Process block 182 indicates that the color histogram and its estimated probability mass function are updated to reflect the symbol written in process block 180. In addition, the symbol value is placed (pushed) at the top of color cache 172, and the least recently used value drops (pops) out of the bottom of cache 172 as in a queue (FIG. 12).
Inquiry block 184 represents an inquiry as to whether there is another element or pixel to be coded. Inquiry block 184 proceeds to process block 186 whenever there is another element or pixel to be coded. Inquiry block 184 proceeds to termination block 188 whenever there is not another element or pixel to be coded.
Process block 186 indicates that the method advances to the next pixel or element. Process block 186 returns to process block 154.
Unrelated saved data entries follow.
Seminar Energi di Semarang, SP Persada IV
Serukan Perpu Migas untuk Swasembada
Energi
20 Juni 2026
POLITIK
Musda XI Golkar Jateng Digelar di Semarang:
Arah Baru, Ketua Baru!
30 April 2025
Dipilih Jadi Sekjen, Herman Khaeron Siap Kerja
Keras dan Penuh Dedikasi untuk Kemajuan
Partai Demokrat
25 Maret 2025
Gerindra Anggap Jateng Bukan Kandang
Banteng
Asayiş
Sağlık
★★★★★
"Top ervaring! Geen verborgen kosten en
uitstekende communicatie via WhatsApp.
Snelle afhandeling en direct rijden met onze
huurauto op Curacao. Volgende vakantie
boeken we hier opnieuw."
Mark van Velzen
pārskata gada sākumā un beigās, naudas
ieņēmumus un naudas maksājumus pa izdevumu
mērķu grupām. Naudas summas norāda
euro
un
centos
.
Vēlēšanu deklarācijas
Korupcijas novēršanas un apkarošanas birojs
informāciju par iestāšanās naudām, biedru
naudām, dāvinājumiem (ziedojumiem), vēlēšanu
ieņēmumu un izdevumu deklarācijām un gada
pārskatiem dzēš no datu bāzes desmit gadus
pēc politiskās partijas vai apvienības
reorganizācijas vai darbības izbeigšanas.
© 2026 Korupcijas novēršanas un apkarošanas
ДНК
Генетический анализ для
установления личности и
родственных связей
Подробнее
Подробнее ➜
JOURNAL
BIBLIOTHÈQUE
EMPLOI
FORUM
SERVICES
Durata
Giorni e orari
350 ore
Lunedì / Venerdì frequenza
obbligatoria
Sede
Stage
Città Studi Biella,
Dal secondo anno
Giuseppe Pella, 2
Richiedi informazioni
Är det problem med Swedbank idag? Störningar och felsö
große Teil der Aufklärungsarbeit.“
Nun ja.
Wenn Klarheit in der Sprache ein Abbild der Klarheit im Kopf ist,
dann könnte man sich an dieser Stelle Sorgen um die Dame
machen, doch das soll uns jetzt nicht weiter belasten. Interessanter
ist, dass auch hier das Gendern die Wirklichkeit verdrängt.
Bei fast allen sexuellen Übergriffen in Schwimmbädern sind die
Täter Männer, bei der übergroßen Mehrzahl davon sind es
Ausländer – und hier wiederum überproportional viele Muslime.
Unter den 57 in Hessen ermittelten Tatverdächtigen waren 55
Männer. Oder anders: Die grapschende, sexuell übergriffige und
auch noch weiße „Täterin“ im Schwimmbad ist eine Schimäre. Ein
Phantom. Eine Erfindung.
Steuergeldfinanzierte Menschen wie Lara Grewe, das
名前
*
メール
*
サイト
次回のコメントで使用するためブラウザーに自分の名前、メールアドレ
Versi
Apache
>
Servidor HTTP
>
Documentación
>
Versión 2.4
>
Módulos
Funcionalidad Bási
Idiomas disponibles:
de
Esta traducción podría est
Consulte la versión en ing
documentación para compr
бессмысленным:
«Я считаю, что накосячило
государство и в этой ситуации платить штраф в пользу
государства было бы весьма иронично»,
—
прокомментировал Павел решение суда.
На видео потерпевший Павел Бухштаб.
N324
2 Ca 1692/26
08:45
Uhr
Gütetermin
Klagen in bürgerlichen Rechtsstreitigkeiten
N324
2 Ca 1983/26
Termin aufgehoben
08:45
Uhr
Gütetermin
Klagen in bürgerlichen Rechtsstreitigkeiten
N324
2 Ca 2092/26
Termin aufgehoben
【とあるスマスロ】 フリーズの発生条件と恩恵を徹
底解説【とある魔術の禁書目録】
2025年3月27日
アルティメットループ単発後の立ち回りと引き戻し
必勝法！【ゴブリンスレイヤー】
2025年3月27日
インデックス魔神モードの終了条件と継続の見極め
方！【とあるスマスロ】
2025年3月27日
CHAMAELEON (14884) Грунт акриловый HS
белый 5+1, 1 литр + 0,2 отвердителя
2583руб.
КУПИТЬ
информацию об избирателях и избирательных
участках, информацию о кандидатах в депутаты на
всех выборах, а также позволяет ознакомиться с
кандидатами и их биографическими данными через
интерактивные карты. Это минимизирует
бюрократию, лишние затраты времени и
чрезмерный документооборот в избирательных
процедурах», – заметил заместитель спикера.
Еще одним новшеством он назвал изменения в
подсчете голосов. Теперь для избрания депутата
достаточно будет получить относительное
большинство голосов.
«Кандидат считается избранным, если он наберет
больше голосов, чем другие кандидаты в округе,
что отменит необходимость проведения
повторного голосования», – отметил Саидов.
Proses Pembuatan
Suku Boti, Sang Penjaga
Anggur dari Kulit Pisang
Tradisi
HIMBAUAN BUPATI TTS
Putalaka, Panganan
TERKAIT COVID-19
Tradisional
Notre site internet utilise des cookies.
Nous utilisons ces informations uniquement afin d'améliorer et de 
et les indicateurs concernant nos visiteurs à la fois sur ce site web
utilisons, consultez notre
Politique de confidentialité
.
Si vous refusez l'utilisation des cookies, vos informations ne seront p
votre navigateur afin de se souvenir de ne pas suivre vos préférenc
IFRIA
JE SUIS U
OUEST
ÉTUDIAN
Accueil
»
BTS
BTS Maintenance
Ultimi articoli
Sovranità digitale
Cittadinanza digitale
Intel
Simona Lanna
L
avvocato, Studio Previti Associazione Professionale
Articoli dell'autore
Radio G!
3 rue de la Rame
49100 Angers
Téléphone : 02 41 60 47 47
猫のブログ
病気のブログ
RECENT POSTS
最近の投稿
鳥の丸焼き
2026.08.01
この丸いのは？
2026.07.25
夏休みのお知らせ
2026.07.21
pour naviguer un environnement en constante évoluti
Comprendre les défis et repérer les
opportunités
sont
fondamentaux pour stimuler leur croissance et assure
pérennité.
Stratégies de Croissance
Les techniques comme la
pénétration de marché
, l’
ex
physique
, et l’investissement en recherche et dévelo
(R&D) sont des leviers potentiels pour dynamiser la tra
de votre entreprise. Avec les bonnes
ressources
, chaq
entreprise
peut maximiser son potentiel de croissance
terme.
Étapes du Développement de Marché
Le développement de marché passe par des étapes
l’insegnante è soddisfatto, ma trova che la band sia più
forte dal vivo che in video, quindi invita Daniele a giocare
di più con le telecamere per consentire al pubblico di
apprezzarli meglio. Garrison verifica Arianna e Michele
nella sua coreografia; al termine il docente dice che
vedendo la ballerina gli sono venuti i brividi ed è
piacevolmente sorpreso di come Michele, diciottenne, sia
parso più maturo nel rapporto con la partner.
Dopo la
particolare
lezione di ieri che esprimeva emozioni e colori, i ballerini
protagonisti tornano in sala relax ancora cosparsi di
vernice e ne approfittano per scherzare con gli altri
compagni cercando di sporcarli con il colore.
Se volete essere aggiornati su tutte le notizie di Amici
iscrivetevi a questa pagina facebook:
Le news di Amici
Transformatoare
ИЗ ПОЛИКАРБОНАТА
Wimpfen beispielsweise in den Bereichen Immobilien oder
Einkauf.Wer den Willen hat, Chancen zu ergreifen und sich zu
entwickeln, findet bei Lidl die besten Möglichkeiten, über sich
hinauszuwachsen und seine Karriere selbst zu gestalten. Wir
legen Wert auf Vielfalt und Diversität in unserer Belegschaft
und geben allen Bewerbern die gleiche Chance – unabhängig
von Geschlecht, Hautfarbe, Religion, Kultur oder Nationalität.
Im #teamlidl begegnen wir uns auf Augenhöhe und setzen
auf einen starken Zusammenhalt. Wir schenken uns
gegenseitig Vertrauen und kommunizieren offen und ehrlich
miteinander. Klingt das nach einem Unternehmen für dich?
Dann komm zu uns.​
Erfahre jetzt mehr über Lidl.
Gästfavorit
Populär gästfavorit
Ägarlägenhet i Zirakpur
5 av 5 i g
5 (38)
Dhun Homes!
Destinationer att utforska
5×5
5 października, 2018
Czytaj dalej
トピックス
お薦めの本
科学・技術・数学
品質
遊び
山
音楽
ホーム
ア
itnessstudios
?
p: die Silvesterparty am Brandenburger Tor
Having described and illustrated the principles of our invention with reference to an illustrated embodiment, it will be recognized that the illustrated embodiment can be modified in arrangement and detail without departing from such principles. It should be understood that the programs, processes, or methods described herein are not related or limited to any particular type of computer apparatus, unless indicated otherwise. Various types of general purpose or specialized computer apparatus may be used with or perform operations in accordance with the teachings described herein. Elements of the illustrated embodiment shown in software may be implemented in hardware and vice versa.
In view of the many possible embodiments to which the principles of our invention may be applied, it should be recognized that the detailed embodiments are illustrative only and should not be taken as limiting the scope of our invention. Rather, we claim as our invention all such embodiments as may come within the scope and spirit of the following claims and equivalents thereto.